_WORK ORDER_
Search the records for the string "stets". Copy each line where it occurs.

Extracted records
#####
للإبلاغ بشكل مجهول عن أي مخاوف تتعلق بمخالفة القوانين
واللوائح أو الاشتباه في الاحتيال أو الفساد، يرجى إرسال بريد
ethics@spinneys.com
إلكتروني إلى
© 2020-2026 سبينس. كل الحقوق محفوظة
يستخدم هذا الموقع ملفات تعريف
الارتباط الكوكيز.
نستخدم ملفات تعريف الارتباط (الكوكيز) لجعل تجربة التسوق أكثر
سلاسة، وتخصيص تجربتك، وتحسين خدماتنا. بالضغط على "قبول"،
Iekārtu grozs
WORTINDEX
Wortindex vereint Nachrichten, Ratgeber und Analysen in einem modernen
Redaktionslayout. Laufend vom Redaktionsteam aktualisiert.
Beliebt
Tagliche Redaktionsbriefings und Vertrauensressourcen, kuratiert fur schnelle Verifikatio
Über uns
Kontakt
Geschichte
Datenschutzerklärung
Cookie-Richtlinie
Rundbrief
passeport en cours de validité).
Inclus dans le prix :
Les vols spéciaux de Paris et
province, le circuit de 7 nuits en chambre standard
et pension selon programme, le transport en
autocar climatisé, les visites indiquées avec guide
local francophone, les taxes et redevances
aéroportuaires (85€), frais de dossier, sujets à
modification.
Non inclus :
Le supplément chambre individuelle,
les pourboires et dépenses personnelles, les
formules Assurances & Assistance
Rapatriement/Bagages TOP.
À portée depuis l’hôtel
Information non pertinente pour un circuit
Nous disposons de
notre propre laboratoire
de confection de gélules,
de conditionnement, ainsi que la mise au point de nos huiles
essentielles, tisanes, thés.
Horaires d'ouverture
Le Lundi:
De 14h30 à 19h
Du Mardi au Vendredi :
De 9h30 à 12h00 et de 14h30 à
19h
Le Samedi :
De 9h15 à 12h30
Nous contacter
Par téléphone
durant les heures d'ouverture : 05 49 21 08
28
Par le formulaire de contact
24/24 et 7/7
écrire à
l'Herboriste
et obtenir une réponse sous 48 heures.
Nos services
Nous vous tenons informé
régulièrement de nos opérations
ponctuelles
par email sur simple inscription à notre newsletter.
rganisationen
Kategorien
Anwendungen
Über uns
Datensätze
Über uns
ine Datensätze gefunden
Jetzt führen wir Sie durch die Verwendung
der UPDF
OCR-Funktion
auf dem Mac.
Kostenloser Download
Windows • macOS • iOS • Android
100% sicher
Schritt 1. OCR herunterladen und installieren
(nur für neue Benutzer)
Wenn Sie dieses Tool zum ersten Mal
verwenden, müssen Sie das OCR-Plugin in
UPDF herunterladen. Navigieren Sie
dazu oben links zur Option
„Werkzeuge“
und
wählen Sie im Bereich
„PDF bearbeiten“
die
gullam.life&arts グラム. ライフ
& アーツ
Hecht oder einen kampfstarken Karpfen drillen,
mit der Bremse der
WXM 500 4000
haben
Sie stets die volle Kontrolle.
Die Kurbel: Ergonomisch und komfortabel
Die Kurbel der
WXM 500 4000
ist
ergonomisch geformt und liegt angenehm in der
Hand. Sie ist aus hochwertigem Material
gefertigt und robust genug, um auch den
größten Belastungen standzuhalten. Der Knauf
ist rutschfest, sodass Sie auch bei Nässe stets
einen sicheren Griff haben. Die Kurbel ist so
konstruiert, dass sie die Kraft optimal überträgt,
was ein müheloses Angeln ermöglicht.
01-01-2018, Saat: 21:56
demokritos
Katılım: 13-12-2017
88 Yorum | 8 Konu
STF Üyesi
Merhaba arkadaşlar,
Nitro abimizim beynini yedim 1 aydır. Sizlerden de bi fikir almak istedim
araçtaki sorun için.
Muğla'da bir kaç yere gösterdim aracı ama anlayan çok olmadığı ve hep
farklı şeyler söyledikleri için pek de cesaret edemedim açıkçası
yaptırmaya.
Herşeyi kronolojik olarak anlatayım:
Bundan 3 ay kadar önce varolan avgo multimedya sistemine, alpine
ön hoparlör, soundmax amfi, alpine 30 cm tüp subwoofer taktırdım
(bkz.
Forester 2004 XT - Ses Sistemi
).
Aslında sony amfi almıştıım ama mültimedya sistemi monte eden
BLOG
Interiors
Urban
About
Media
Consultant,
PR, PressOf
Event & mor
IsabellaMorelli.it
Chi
#####
_RESULT FOR THIS TASK_
Sie stets die volle Kontrolle.
ist rutschfest, sodass Sie auch bei Nässe stets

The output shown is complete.